Law talk and its provision of a protective floor need not and indeed has not been limited to possible #MeToo claimants, but also includes potential #MeToo perpetrators and enablers. Due process defines a minimum set of protections afforded to criminal defendants, and as explained above, many have argued that decision-makers or accusers must provide this level of protections and cannot go below them. Similarly, in assessing the role of enablers and participants, one might use the criminal law to define a minimal level of contribution before one ought to be sanctioned, even if such sanctions are not imposed by the state. For instance, think of William Shatner’s comments, “I keep asking who is policing [the #MeToo movement] because there’s a lot using it for their own personal vendettas that have nothing to do with the points of the movement.”57

D. Legal Reform Feedback Loop

Lastly, structuring #MeToo as a legal conversation even in non-legal settings might create a natural feedback loop into legal reforms. By integrating the law into the conversation, the law’s limitations are unlikely to be overlooked. To the extent that advocates find that particular legal standards do not match their needs or expectations, they can press for legislative reform. A brief list of possible reforms that are currently being pursued include: altering federal or state definitions for concepts like intent, discrimination, harassment for sex crimes and torts,58 expanding workplaces covered by harassment policies;59 and using private codes of conduct to offer more expansive definitions than those offered in the law.60 Other reforms relating to forum access include: lengthening or abolishing statutes of limitations for #MeToo related crimes,61 pushing against the legality of mandatory pre-dispute arbitration,62 and limitations on nondisclosure agreements.63

III. Concerns about Law Talk’s Legal Baseline and Preliminary Suggestions

While law talk might help order and set the floor for the national #MeToo conversation as discussed above, I have deep concerns about the ways in which this legal floor may also act as a ceiling. Those engaged in colloquial law talk often use law as a sticky baseline from which to assess the validity of #MeToo claims, claimants, processes, and responses. This essay’s descriptive aim is to help clarify, as with other baselines, how colloquial law talk’s legal baseline acts to foreclose some options “not by the logic of the rules, but rather by the terms of the discourse through which arguments are made. These baselines define the normative starting points of analysis,”64 and I argue, for too many, the ending point as well. In this section, I identify two ways in which this baseline worrisomely manifests in the #MeToo conversation.

As explained in Part I, colloquial law talk is being deployed in non-legal settings to police the boundaries of #MeToo in numerous ways including but not limited to:

  • constraining the conversation to workplace harassment governed by Title VII and thus excluding other settings such as dating and domestic violence,65 and excluding lawful, but awful66 sexual encounters from the debate67
  • opposing the inclusion of those who have violated (or are perceived to have violated) the law, such as sex workers,68 those in prison,69 and those in detention based on their immigration status70
  • discounting the accounts of those who failed to engage the relevant criminal or civil machinery
  • demanding the application of constitutional due process protections
  • using criminal law’s standards of evidence and proof

A. Good Faith Mistakes

One worrisome form of colloquial law talk simply reflects a category error. Participants genuinely, but incorrectly, believe that specific substantive or procedural laws apply in settings in which they do not. They apply legal standards because they believe such standards are binding framework rules for assessing substance and providing appropriate procedure. For instance, some Americans might think a criminal statute of limitations governs a confirmation hearing or an employment proceeding. Or an employer might believe he is only entitled to fire someone accused of harassment or assault who has been convicted of crime, engaged in behavior that rises to the level of a crime, or at the very least violated a civil statute. Some might think that the presumption of innocence must apply to social determinations of wrongdoing. These beliefs inform not only an individual’s own role when he or she is called upon to make a decision, but might also inform what one thinks others must do.

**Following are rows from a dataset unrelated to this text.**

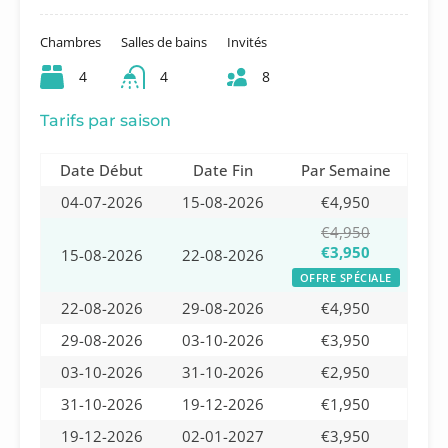
Chambres
Salles de bains
Invités
4
4
8
Tarifs par saison
Date Début
Date Fin
Par Semaine
04-07-2026
15-08-2026
€4,950
€4,950
€3,950
15-08-2026
22-08-2026
OFFRE SPÉCIALE
22-08-2026
29-08-2026
€4,950
29-08-2026
03-10-2026
€3,950
03-10-2026
31-10-2026
€2,950
31-10-2026
19-12-2026
€1,950
19-12-2026
02-01-2027
€3,950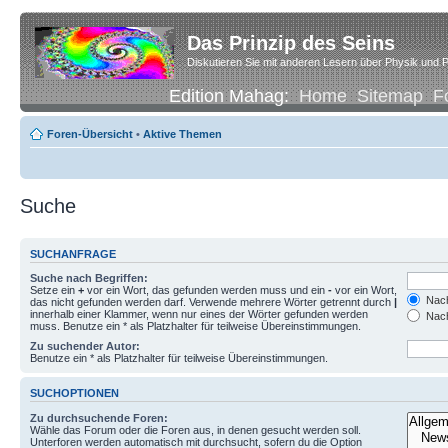
Das Prinzip des Seins
Diskutieren Sie mit anderen Lesern über Physik und P
Edition Mahag:
Home
Sitemap
F
Foren-Übersicht
•
Aktive Themen
Suche
SUCHANFRAGE
Suche nach Begriffen:
Setze ein
+
vor ein Wort, das gefunden werden muss und ein
-
vor ein Wort,
Nach
das nicht gefunden werden darf. Verwende mehrere Wörter getrennt durch
|
innerhalb einer Klammer, wenn nur eines der Wörter gefunden werden
Nach
muss. Benutze ein * als Platzhalter für teilweise Übereinstimmungen.
Zu suchender Autor:
Benutze ein * als Platzhalter für teilweise Übereinstimmungen.
SUCHOPTIONEN
Zu durchsuchende Foren:
Wähle das Forum oder die Foren aus, in denen gesucht werden soll.
Unterforen werden automatisch mit durchsucht, sofern du die Option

My suggestions for these types of baseline mistakes are profoundly modest. As colloquial law talk can often inadvertently slip or intentionally move between descriptive claims about what the law demands and normative claims that the law’s demands ought to dictate or strongly inform situations that they do not govern, those seeking to unmask the use of the law as a baseline must themselves not fall prey to their own category errors. So, in those instances in which one is appropriately attempting to counter the mistaken application of law as a baseline, one must be humble about the potential of simple error correction, whether in real life social conversations, on social media, via journalism, or other parts of the conversation. While one might initially think legal scholars and lawyers are in the best position to correct such mistakes, the debiasing literature suggests simple information correction, particularly in settings where people’s beliefs are deeply held, partisan, or identity constitutive, can sometimes trigger a backfire effect further entrenching the mistaken belief.71 Much like with the work on vaccines, this is an area that might benefit from further empirical work both to determine whether the backfire effect is likely to be engaged,72 and if so, what the most effective method of error correction is, including subsidiary issues such as who ought to engage in error correction and under what conditions.

B. Sticky Default

Law also emerges as a conversational baseline when individuals understand the formal inapplicability of the law, but they use the law as a sticky governing default. In such circumstances, individuals could, at least in theory, be convinced to abandon the law as the appropriate lens, but they would require the satisfaction of a high persuasive threshold to do so. Such a default concerns me for several reasons.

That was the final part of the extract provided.